* _Extracted page text data_:
=== Begin Enclosure ===

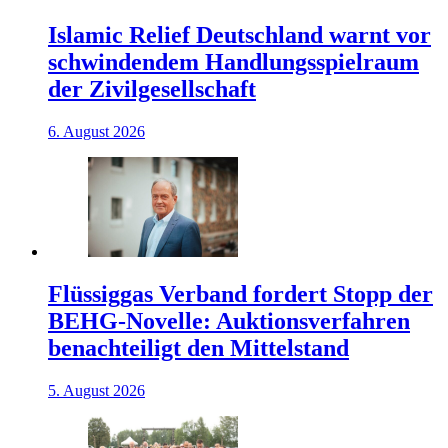
Islamic Relief Deutschland warnt vor
schwindendem Handlungsspielraum
der Zivilgesellschaft
6. August 2026
Flüssiggas Verband fordert Stopp der
BEHG-Novelle: Auktionsverfahren
benachteiligt den Mittelstand
5. August 2026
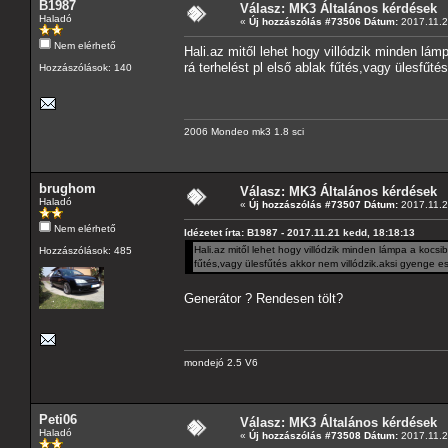
B1987
Válasz: MK3 Általános kérdések
Haladó
«
Új hozzászólás #73506 Dátum:
2017.11.2
Nem elérhető
Hali.az mitől lehet hogy villódzik minden lá
rá terhelést pl első ablak fűtés,vagy ülesfűt
Hozzászólások: 140
2006 Mondeo mk3 1.8 sci
brughom
Válasz: MK3 Általános kérdések
Haladó
«
Új hozzászólás #73507 Dátum:
2017.11.2
Nem elérhető
Idézetet írta: B1987 - 2017.11.21 kedd, 18:18:13
Hali.az mitől lehet hogy villódzik minden lámpa a kocsi
Hozzászólások: 485
fűtés,vagy ülesfűtés akkor nem villódzik.aksi gyenge e
Generátor ? Rendesen tölt?
mondejó 2.5 V6
Peti06
Válasz: MK3 Általános kérdések
Haladó
«
Új hozzászólás #73508 Dátum:
2017.11.2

=== End Enclosure ===

* _WHAT YOU SHOULD DO_: All entries above should be returned exactly, apart from their pictures.

* _FINISHED EXERCISE_:
Islamic Relief Deutschland warnt vor
schwindendem Handlungsspielraum
der Zivilgesellschaft
6. August 2026
Flüssiggas Verband fordert Stopp der
BEHG-Novelle: Auktionsverfahren
benachteiligt den Mittelstand
5. August 2026
B1987
Válasz: MK3 Általános kérdések
Haladó
«
Új hozzászólás #73506 Dátum:
2017.11.2
Nem elérhető
Hali.az mitől lehet hogy villódzik minden lá
rá terhelést pl első ablak fűtés,vagy ülesfűt
Hozzászólások: 140
2006 Mondeo mk3 1.8 sci
brughom
Válasz: MK3 Általános kérdések
Haladó
«
Új hozzászólás #73507 Dátum:
2017.11.2
Nem elérhető
Idézetet írta: B1987 - 2017.11.21 kedd, 18:18:13
Hali.az mitől lehet hogy villódzik minden lámpa a kocsi
Hozzászólások: 485
fűtés,vagy ülesfűtés akkor nem villódzik.aksi gyenge e
Generátor ? Rendesen tölt?
mondejó 2.5 V6
Peti06
Válasz: MK3 Általános kérdések
Haladó
«
Új hozzászólás #73508 Dátum:
2017.11.2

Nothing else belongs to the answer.